_Problem to work on_. What is the count of lines in the records that include "серебряные"? Reply with that number alone.

Stored data entries
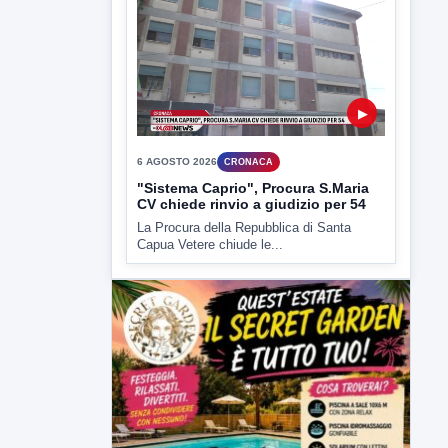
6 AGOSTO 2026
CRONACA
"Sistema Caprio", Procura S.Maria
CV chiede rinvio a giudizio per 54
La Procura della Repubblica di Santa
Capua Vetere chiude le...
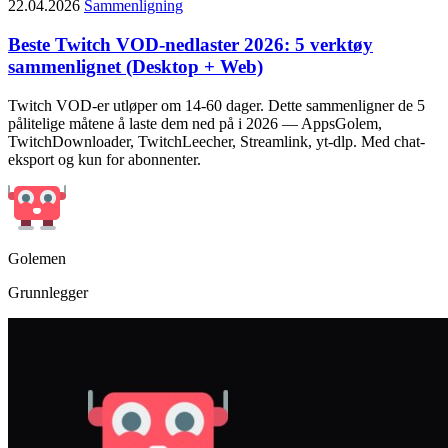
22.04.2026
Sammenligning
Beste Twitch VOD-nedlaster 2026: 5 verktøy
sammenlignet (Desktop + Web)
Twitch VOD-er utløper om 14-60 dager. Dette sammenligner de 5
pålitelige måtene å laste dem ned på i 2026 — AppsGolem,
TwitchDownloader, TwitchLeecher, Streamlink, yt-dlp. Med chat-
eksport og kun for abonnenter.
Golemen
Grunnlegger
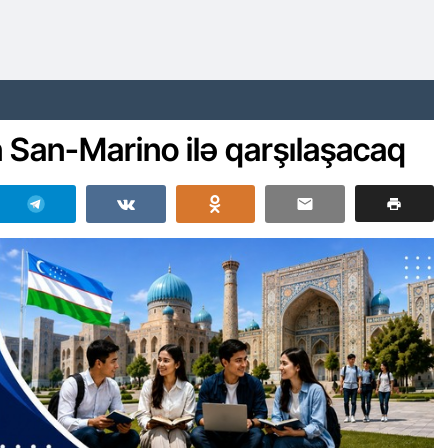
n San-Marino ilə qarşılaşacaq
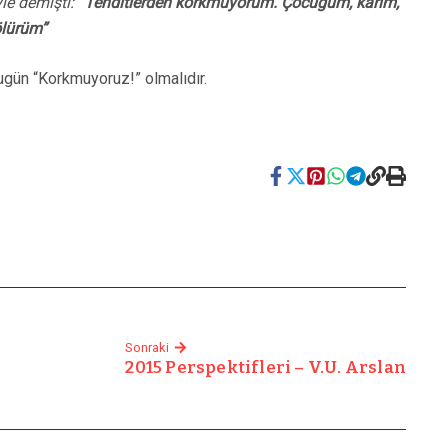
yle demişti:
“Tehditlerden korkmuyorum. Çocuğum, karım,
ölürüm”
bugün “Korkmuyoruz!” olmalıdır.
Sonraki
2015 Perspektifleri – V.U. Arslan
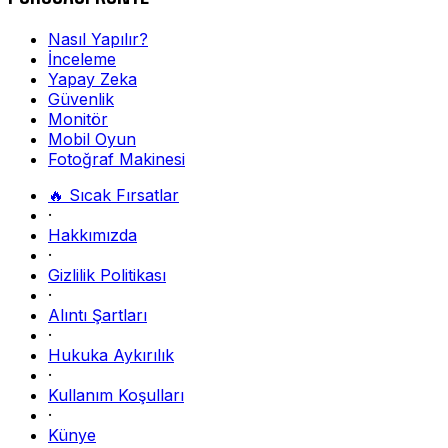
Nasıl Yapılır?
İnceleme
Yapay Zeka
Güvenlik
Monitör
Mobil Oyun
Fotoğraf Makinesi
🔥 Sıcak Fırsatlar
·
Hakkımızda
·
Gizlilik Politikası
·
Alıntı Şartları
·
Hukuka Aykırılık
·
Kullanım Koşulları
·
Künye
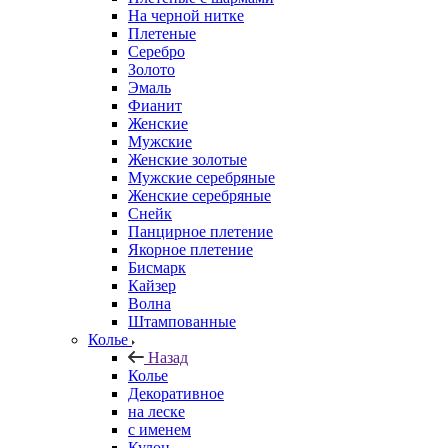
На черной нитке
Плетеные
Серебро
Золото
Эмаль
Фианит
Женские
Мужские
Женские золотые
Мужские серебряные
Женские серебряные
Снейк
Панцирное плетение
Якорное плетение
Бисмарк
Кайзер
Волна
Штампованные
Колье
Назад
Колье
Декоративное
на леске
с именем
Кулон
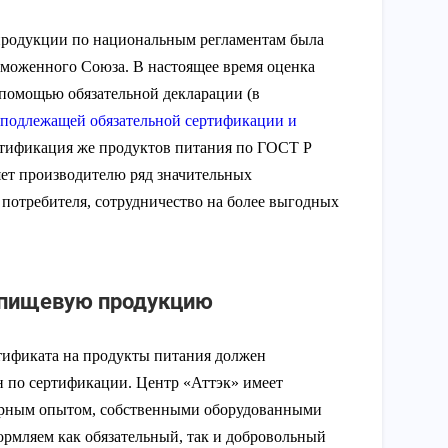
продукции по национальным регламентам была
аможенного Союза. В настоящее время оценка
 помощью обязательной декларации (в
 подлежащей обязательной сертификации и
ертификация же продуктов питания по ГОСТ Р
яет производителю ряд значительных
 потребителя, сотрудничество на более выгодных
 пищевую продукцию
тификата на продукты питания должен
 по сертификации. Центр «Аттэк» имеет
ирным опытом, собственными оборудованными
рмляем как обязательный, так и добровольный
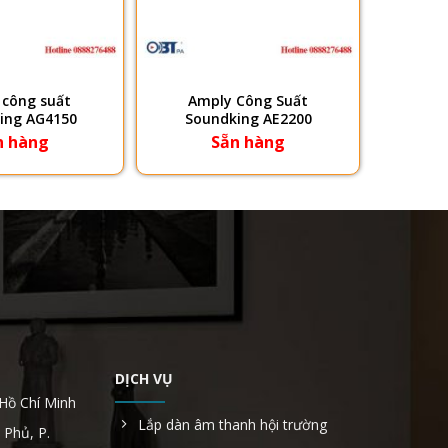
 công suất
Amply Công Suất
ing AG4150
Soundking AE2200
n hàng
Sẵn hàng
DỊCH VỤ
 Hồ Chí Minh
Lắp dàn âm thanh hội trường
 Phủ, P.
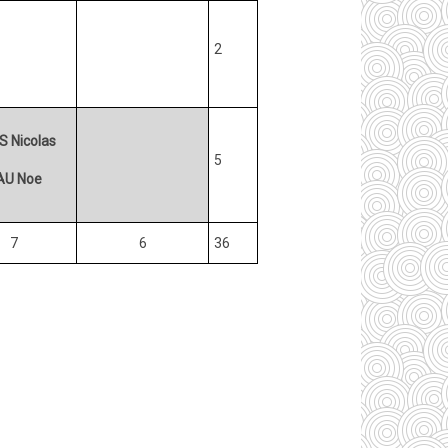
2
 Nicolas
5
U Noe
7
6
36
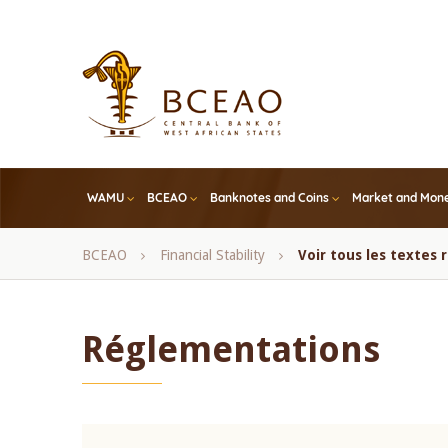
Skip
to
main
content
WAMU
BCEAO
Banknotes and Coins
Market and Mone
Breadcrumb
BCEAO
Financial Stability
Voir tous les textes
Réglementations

_Answer section_. 2